Research in Brazil is performed mainly in Universities, making the country the 13th largest producer of research publications globally, with an output that grows annually.[1] Innovation in Brazil can be fostered by placing greater emphasis on extracting value from the intellectual property system. The number of patent applications is a strong indicator of social and economic development[2], and there is plenty of room for improvement in Brazil. Fostering innovation and promoting intellectual property requires effective enforcement of the provisions set forth in the IP statute against infringement.

The remedies provided by the legal systems against patent infringement in each country will vary, but there are certain paramount points common to any jurisdiction: The remedies available (i) must have the ability to deter and discourage further acts of infringement, (ii) must adequately compensate the IP owner, and (iii) must safeguard the utility of the legal proceeding in itself, ensuring that infringement does not “pay off”.

The undisputed main remedy provided by IP law in Brazil is the preliminary injunction, chosen by the Brazilian Congress.[3] The different economic, social, and political realities in each country make it very difficult, if not impossible, to compare remedies available across different jurisdictions. No matter the remedy chosen by the law of each country, the predictability and legal certainty of effective enforcement of IP protection will have a crucial impact on innovation – as well as on the ability of the IP system to promote technical and social development.

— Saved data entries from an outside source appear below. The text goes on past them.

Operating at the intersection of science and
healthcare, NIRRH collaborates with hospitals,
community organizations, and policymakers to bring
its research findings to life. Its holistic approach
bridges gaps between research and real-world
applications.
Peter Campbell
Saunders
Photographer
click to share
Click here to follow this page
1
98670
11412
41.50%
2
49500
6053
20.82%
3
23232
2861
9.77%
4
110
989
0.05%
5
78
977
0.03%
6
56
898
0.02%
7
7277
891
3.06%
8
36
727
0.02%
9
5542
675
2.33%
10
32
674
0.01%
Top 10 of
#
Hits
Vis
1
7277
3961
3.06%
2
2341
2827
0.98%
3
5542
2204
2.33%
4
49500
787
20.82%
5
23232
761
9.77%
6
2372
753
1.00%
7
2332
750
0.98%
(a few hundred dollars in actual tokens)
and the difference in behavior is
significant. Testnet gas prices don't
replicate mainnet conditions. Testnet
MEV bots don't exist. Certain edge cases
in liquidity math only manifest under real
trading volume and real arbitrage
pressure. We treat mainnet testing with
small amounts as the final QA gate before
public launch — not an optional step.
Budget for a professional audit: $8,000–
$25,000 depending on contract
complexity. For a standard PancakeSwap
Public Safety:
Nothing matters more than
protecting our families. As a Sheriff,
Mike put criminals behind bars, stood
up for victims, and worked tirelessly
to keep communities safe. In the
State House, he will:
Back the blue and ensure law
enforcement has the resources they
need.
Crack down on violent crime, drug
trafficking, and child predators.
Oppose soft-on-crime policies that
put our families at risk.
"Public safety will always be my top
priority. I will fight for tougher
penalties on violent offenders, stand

The preliminary injunction set forth by the BR IP statute (Article 209, first paragraph) is part of a legal framework that provides preliminary relief as part of any complaint, foreseen in Article 300 of the Brazilian Civil Procedure Code, which applies to any area of law. These statutory provisions require the grant of a preliminary injunction upon prima facie evidence of infringement

The law also requires periculum in mora (risk of irreparable harm), not only for the IP owner, but also for the effectiveness and utility of the adjudication. The abundant number of appeals available (interim and final) creates the possibility of a scenario where, in the absence of a preliminary injunction, the infringer could be encouraged to promote severe delays in court proceedings.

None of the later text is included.